Al tavolo negoziale erano presenti tutte le principali sigle sindacali del settore bancario: la Fabi (Federazione Autonoma Bancari Italiani), la First Cisl, la Fisac Cgil, la Uilca e l'associazione Unisin (Unità Sindacale Falcri Silcea Sinfub). Le rappresentanze dei lavoratori hanno accolto con prudenza le comunicazioni della dirigenza, evidenziando di ritenere che il quadro informativo delineato fino a questo momento necessiti di solidi riscontri quantitativi e qualitativi.
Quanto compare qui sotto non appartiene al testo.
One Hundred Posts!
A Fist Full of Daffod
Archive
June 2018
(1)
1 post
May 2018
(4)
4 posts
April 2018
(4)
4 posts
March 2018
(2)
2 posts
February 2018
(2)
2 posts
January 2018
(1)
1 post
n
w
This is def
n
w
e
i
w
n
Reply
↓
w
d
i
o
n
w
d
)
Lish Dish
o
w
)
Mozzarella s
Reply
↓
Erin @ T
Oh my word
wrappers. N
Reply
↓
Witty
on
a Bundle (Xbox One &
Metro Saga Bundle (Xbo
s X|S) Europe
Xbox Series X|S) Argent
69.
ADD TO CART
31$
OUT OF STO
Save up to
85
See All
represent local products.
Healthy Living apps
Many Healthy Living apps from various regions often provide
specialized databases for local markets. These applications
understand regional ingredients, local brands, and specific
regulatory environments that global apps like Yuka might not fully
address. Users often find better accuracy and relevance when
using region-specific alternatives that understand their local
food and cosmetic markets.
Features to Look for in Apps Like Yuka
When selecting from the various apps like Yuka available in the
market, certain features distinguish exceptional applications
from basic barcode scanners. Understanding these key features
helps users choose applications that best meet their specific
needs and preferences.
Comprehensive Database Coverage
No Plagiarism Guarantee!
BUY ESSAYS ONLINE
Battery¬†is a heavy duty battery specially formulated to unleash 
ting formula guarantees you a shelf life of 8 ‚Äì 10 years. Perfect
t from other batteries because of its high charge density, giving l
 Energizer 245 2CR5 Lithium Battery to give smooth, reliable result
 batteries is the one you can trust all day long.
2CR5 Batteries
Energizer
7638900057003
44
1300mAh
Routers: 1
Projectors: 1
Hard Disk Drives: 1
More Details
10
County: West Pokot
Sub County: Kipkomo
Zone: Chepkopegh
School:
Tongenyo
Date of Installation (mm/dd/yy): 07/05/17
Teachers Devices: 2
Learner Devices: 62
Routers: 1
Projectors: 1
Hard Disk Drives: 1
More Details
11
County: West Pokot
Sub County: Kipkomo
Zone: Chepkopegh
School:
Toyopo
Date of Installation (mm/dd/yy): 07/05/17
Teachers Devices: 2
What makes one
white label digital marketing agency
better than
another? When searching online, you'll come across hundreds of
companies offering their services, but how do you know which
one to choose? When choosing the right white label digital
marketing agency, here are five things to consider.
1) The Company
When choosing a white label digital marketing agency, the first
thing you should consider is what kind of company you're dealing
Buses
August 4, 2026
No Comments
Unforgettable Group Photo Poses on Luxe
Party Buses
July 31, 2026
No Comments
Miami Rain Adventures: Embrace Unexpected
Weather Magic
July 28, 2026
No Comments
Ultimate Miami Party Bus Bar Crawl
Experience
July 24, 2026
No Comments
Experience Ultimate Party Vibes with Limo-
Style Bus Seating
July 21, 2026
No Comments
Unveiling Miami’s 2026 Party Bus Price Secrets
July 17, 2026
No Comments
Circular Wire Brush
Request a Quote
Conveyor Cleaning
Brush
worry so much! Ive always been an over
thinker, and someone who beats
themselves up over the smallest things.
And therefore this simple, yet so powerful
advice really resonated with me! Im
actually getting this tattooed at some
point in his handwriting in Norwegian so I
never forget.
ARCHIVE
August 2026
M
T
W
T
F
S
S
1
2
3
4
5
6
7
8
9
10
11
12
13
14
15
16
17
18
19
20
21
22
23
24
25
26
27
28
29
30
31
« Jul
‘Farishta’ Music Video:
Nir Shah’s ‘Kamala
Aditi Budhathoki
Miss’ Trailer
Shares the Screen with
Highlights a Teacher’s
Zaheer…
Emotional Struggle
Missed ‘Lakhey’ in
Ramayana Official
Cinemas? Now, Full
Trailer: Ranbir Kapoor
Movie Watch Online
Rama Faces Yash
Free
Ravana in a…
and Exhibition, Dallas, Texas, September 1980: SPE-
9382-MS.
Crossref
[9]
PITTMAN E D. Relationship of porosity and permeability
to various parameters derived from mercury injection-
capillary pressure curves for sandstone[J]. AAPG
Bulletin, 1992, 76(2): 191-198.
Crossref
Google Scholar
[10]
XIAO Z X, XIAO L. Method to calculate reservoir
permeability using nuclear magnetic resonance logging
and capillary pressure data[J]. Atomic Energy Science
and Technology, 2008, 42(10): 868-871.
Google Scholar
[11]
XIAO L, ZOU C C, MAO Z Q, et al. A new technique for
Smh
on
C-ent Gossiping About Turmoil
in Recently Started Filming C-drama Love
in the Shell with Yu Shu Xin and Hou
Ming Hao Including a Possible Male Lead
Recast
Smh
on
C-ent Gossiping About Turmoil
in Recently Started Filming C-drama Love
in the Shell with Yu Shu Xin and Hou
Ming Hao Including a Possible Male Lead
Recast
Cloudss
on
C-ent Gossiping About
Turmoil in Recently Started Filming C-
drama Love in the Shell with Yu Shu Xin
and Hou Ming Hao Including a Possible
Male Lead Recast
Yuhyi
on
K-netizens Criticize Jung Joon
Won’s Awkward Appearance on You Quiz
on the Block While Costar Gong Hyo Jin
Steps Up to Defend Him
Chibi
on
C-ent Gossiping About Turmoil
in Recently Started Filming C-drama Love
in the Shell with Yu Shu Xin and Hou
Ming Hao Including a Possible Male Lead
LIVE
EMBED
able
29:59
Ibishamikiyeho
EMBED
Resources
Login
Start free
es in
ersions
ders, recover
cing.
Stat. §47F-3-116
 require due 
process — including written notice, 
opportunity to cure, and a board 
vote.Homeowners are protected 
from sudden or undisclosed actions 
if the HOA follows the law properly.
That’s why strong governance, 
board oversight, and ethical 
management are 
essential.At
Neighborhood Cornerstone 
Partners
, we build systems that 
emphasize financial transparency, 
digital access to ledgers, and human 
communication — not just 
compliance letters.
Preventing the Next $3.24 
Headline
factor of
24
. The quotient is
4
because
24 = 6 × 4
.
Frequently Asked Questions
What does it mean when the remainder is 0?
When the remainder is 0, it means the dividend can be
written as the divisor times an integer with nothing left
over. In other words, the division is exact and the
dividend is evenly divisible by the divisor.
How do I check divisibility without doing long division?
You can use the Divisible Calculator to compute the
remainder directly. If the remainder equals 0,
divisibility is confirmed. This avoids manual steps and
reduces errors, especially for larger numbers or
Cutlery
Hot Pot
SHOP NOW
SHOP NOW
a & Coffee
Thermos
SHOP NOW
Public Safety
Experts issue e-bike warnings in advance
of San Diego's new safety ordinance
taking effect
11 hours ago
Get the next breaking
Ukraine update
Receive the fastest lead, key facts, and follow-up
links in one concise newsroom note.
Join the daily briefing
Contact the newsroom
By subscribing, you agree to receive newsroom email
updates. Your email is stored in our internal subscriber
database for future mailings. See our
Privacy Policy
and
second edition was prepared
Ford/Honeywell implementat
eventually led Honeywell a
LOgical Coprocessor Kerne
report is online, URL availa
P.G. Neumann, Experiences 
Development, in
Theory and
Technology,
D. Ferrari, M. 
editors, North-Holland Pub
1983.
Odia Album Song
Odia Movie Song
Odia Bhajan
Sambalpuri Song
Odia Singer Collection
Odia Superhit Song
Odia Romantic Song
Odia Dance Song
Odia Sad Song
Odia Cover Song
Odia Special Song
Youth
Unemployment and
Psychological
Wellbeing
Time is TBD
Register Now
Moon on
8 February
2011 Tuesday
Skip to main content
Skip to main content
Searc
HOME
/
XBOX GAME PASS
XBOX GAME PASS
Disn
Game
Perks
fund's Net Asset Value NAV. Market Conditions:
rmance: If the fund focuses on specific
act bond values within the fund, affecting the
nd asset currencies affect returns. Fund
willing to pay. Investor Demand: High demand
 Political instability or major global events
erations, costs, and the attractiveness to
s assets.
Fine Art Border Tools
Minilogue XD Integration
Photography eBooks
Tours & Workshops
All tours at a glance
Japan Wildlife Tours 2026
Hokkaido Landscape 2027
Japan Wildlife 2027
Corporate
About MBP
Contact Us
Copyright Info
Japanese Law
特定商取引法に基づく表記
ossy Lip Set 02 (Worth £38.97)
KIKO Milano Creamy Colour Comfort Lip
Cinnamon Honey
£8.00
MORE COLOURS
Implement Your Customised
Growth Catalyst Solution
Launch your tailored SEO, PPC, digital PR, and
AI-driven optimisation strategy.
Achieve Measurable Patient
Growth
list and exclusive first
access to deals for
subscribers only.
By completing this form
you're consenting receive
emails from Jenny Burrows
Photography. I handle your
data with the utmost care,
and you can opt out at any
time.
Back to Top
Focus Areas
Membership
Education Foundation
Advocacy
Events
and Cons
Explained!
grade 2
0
Le organizzazioni sindacali hanno quindi formalizzato la richiesta di ulteriori elementi di dettaglio, sottolineando che i dati e le notizie condivisi durante il primo colloquio non risultano ancora sufficienti per compiere le necessarie valutazioni o per impostare un giudizio di merito.
Il confronto proseguirà a stretto giro: le parti hanno già concordato una nuova convocazione fissata per la prossima settimana. I sindacati hanno infine ribadito il proprio impegno a monitorare con costanza l'avanzamento della trattativa, assicurando ai dipendenti aggiornamenti tempestivi sugli sviluppi del negoziato.